But what about the stocks that missed the bull run?

There’s a select group of stocks that have actually missed the rally, and can still be purchased at bargain prices today. Believe it or not, some of these businesses are even performing better than they did in 2007.

It’s not too good to be true. Here are the best stocks that the rally forgot.

Finding value, in the rubble of dot-com mania

In 2000, IP-networking giant Cisco Systems, Inc. (NASDAQ:CSCO) and tech glass maker (LCDs, mobile, etc.) Corning Incorporated (NYSE:GLW) were on fire. These companies share a special kindred, as both led the market during the tech boom. In 2000 Cisco’s shares topped a whopping $70 per share, and Corning topped $100 at one point. But since the tech bubble, these stocks have been perpetually undervalued and neither has touched their 2007 levels (around $30 each) since the recession started.

And while both of these stocks have lagged the market recently, they both appear poised to turn the corner.

Cisco Systems, Inc.1. Both Cisco Systems, Inc. (NASDAQ:CSCO) and Corning Incorporated (NYSE:GLW) been consistently profitable. Cisco, which holds dominant market share in its industry, has grown earnings on a steady march upward. Corning is a cyclical player, which has had some peaks and valleys based on demand. But they both have been steady generators of cash.

2. They pay healthy, safe, dividends. Both companies have yields over 2.5%, very high for tech companies, and low pay-out ratios (well below 50%). With low pay-outs and strong cash positions, these dividends should keep growing. Corning Incorporated (NYSE:GLW), for instance, has grown its dividend 26% over the past five years.

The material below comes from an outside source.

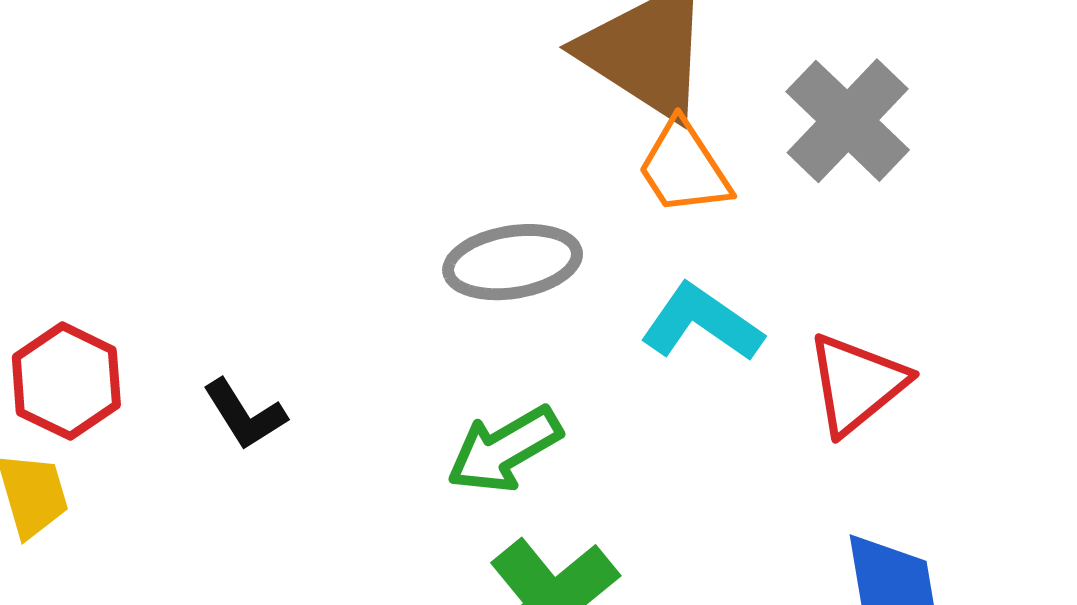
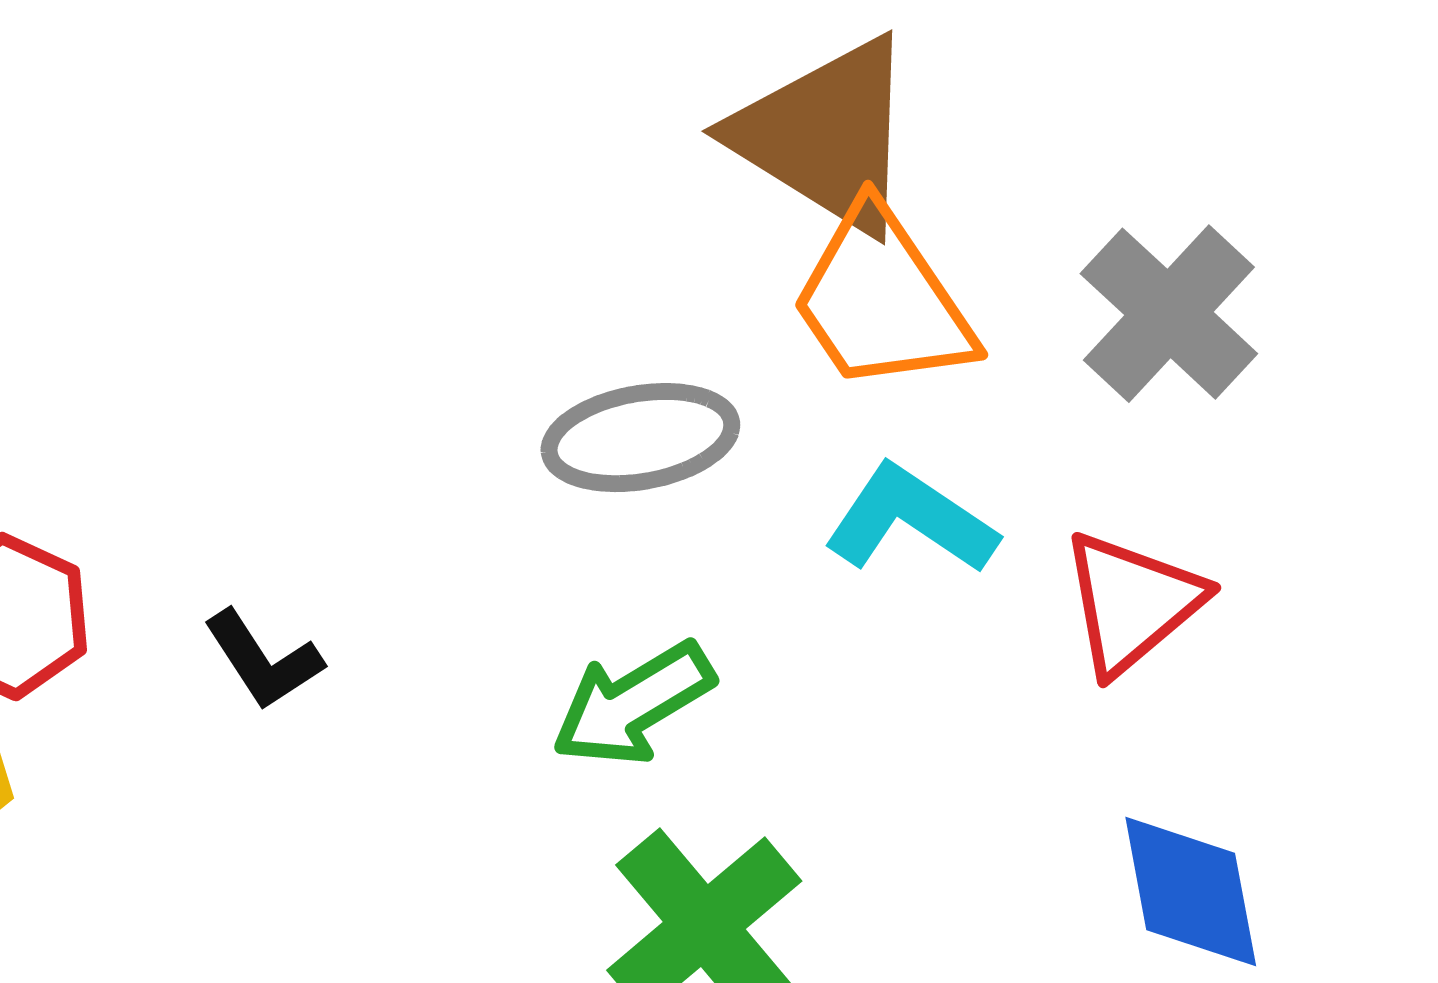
gray cross: (848, 121) -> (1169, 314), moved
orange trapezoid: (684, 168) -> (882, 300), size x1.4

3. Both are rallying off of strong quarterly results, and their CEOs have made bullish statements on their near-term future.

These companies aren’t sexy, but it’s not like they’ve had poor results the past few years. They’ve both had tremendous annual dividend growth and, at least single-digit revenue growth over the past five years. Cisco Systems, Inc. (NASDAQ:CSCO)has actually grown earnings since 2008 as well, straight through some rough years, albeit slowly.

But despite that strong performance, it’s the comments by Cisco’s John Chambers and Corning Incorporated (NYSE:GLW)’s executive team that are most bullish. Corning’s CEO stated that their market had likely bottomed, a huge bullish signal for a cyclical play, and Cisco Systems, Inc. (NASDAQ:CSCO)’s team has been positive on the overall tech sector and the broader U.S. economy.

It’s not surprising, given how much these companies have in common, that they both share the same P/E ratio — 13. That’s below the market’s historical average, despite the fact that they’re both trending higher.

The rally from 2009’s lows forgot these two stocks, but it seems like the market has finally decided that their “arrows” are pointing up. With their high dividends and growth prospects, they’re compelling right now.

Value that you can bank on

The “Great Recession” was triggered by a financial crisis, so it’s not surprising that  banks have lagged the overall markets returns. It’s also not surprising that the Financial Select Sector SPDR (ETF) (NYSEARCA:XLF) is still really cheap. The fund still trades below $20 a share, well below the 2007 highs near $40 and hasn’t moved much during the market’s recovery. Some of its largest holdings (Bank of America Corp (NYSE:BAC), American International Group Inc (NYSE:AIG) and Citigroup Inc. (NYSE:C)) trade between 6 and 20 times lower than they did pre-recession, and also haven’t moved much in the recovery.

Up until recently, they’ve traded right were they should.

The Great Recession created great values. Nobody wanted to try to value these banks assets when there were so many other options. But those great values have become fewer and fewer and, like it or not, sooner or later this rally will have to include banks.

Citigroup Inc. (NYSE:C), Bank of America Corp (NYSE:BAC), and American International Group Inc (NYSE:AIG) are trading at steep discounts despite signs that their businesses are becoming less risky. Sure there is risk, but if you purchase them through the XLF fund you will diversify for some safety. If you buy the Financial Select Sector SPDR (ETF) (NYSEARCA:XLF) you get the deep value upside of AIG and Citi, while also owning safer names like Berkshire Hathaway Inc. (NYSE:BRK.A).